Pour enrayer autant que faire se peut, le déclin de la France, Emmanuel Macron a annoncé un plan d’investissement de 30 milliards d’euros sur cinq ans visant à développer la compétitivité industrielle et les technologies d’avenir en France. Selon le chef d’État, la transition énergétique doit être le centre de cette nouvelle stratégie. Nul doute que, en nos temps troublés, les idées contenues dans le plan d’investissement de 30 milliards vont prendre un nouveau relief. Les élus guadeloupéens doivent s’emparer d’une fraction de cette manne financière pour faire valoir une nouvelle approche du développement durable de la Guadeloupe à partir de la révolution énergétique en cours actuellement dans le monde. Il s’agit pour le pouvoir central de faire émerger dans notre pays les champions de demain dans les domaines numériques, de l’industrie verte, des biotechnologies, de l’exploitation de métaux rares du sous sol marin ou encore de l’énergie durable .

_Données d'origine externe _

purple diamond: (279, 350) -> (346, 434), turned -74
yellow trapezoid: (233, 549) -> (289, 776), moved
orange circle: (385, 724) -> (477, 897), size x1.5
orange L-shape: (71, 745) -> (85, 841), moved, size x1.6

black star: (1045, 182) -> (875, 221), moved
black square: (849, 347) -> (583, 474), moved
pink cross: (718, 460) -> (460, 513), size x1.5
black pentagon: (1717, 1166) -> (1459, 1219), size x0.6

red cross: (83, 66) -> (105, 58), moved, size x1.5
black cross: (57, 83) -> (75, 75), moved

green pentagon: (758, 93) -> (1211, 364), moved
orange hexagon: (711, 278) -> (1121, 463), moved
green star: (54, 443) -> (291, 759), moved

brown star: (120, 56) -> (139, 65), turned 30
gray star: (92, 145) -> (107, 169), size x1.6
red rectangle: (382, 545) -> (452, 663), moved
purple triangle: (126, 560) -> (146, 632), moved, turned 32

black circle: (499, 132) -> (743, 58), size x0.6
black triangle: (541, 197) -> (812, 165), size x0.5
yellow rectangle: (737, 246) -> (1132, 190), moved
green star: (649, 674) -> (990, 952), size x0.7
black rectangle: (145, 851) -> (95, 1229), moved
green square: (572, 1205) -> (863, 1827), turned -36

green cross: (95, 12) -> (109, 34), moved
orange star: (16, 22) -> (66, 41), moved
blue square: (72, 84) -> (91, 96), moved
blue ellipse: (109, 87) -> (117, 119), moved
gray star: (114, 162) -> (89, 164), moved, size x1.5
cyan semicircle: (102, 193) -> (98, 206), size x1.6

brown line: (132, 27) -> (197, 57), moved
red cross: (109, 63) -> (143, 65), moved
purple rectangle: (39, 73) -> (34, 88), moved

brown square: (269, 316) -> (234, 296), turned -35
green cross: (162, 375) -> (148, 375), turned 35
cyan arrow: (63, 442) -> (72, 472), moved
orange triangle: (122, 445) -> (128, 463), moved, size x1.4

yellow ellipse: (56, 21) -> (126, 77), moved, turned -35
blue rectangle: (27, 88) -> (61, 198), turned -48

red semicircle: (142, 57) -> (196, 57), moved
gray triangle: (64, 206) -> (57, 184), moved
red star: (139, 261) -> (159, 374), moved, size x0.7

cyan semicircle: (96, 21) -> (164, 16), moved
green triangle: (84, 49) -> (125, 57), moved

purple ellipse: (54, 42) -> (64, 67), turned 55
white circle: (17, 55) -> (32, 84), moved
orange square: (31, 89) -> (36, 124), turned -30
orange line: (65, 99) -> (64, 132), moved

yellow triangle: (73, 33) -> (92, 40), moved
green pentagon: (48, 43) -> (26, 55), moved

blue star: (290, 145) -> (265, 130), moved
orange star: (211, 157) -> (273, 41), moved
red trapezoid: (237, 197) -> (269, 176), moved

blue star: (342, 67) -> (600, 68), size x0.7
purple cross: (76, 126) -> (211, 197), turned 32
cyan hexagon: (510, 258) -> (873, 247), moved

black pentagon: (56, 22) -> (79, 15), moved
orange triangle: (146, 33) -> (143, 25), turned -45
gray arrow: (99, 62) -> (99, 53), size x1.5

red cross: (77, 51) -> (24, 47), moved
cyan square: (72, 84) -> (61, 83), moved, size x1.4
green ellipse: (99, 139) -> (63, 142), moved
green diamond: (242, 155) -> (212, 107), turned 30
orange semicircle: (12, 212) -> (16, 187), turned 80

L’enjeu est de faire émerger des technologies «de rupture» dans le domaine de l’énergie en Guadeloupe. En effet l’énergie est un facteur de production fondamental . En général, sa consommation augmente en lien avec la croissance des activités économiques. C’est un enjeu majeur de la « croissance verte ».L’énergie est à la base de tout développement. De la disponibilité de l’énergie dépend la satisfaction de tous les besoins humains fondamentaux – l’eau, l’alimentation, la santé, l’éducation. Pour tous les habitants de la planète, aussi bien dans les pays développés que dans les pays en voie de développement, sans énergie il n’y aurait pas d’eau potable, pas d’hôpitaux, pas d’écoles, pas de logements, pas de moyens de transports…
Donc, on voit l’importance de l’énergie dans le développement d’un pays, et à notre sens la Guadeloupe peut prétendre à développer plusieurs sources d’énergie propres comme l’hydrogène et l’ethanol à partir de la géothermie. Dans la pratique, on sous-estime souvent la complexité des aspects émotionnels, financiers, fiscaux et juridiques d’un nouveau modèle de développement économique . Pour maîtriser ces sujets compliqués et garantir ainsi la valeur de l’entreprise à accomplir , le facteur temps est d’une importance cardinale.Mais ce qu’il faut retenir, c’est que en ces temps de pandémie, la situation actuelle de l’économie de la Guadeloupe est trompeuse, elle nous offre des faux airs de calme plat, alors qu’en réalité elle nous éloigne d’une réalité mi-chèvre mi-chou. Covid ou pas, on n’y voit plus clair du tout : Mieux accompagner les entrepreneurs et non faire du saupoudrage à fonds perdus, anticiper les mutations de l’économie et préparer aux ruptures sociétales à venir… Telle doit être l’ambition de nos responsables politiques avec pour projet celui d’anticiper les défis énergétiques à relever afin de construire la Guadeloupe de demain.
La Guadeloupe connaît actuellement une période charnière de son histoire entre un monde qui se meurt et le nouveau qui se cherche. La capacité de ce pays à s’adapter à ce changement déterminera grandement son avenir économique, démographique, social et sociétal.